[Opening Task inputs section]

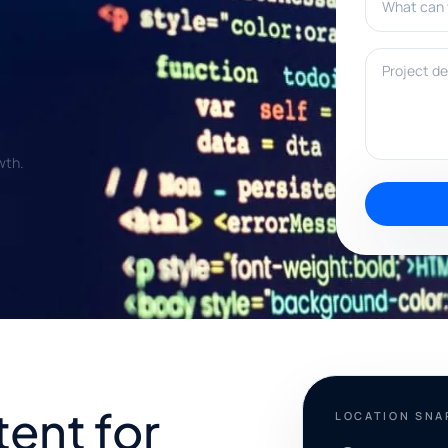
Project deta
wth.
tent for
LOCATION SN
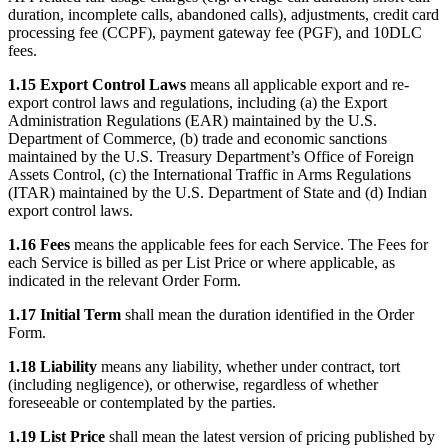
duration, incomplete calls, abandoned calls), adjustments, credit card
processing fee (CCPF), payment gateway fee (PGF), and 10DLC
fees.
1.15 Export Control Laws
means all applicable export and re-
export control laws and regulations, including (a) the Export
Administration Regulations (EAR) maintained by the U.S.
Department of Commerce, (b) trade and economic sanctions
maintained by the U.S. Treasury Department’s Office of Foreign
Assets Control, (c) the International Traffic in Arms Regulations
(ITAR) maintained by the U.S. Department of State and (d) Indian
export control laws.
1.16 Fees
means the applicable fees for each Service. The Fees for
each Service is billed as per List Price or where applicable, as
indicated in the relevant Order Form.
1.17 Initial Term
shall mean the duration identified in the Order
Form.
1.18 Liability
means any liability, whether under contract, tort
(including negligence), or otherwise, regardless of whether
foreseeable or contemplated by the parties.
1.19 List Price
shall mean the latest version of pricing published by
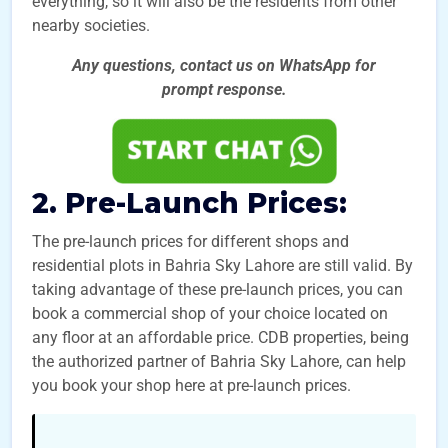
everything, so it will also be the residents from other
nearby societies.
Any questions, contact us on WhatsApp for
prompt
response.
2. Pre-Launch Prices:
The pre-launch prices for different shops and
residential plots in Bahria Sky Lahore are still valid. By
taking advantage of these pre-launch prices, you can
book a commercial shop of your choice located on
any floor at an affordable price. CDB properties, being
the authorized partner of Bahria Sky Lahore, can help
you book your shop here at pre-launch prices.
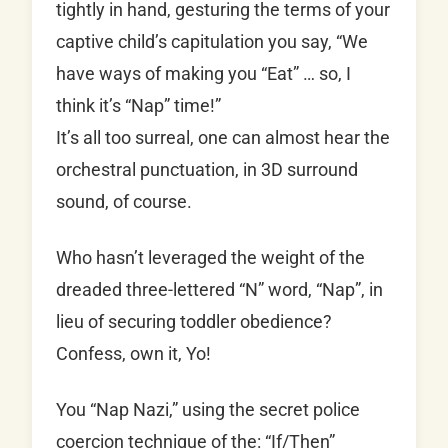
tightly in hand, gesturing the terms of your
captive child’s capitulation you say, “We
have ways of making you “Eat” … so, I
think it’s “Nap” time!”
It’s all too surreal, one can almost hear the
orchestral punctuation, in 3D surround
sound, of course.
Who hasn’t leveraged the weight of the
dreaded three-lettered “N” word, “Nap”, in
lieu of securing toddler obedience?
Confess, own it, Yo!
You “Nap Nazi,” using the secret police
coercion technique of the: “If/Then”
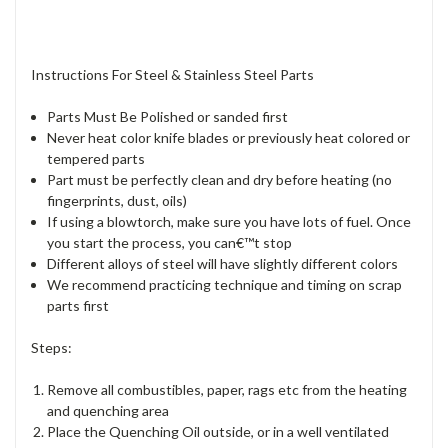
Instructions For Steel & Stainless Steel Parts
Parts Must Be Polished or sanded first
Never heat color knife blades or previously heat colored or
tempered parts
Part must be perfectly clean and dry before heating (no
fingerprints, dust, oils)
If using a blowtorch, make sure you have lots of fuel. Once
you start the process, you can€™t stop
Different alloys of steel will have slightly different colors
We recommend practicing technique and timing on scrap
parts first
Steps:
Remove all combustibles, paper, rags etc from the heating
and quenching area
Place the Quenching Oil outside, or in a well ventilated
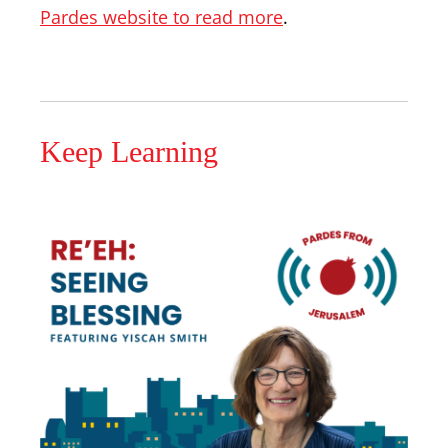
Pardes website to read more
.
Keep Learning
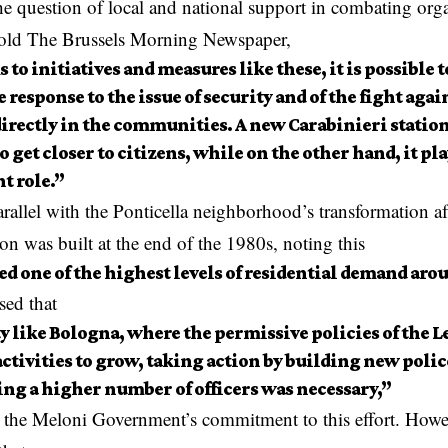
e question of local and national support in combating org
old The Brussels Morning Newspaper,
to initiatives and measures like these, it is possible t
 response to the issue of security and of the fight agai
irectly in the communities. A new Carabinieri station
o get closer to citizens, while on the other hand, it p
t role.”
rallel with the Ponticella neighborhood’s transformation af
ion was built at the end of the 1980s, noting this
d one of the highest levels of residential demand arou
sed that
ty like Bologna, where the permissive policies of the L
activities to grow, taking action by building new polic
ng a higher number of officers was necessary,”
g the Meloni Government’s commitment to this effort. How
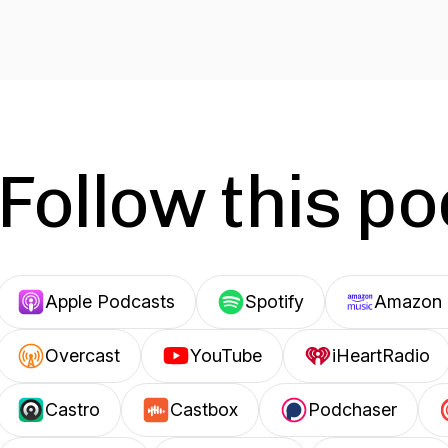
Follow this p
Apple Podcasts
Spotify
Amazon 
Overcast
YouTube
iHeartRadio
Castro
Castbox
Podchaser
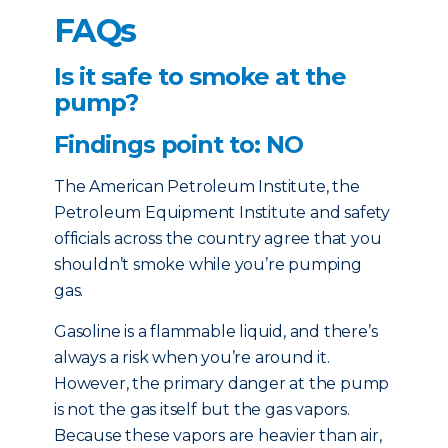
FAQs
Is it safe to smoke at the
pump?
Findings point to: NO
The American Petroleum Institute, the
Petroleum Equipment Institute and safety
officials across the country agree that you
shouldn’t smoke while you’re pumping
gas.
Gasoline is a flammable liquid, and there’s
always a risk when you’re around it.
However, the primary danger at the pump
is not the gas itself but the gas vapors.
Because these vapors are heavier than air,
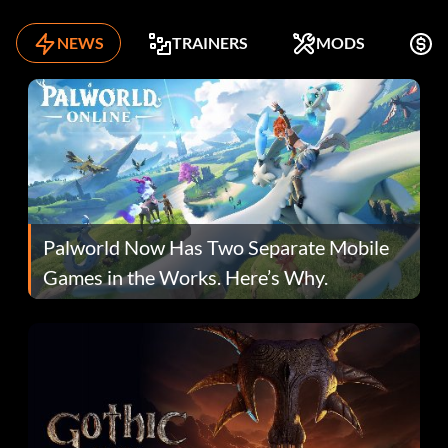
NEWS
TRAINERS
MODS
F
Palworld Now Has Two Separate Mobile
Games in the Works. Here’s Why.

[Closing Task inputs section]

## Directions
Whatever lies between the first line of the data and the line holding "means all applicable", inclusive, should be repeated exactly, apart from the pictures.

## Written answer
Project deta
wth.
tent for
LOCATION SN
duration, incomplete calls, abandoned calls), adjustments, credit card
processing fee (CCPF), payment gateway fee (PGF), and 10DLC
fees.
1.15 Export Control Laws
means all applicable export and re-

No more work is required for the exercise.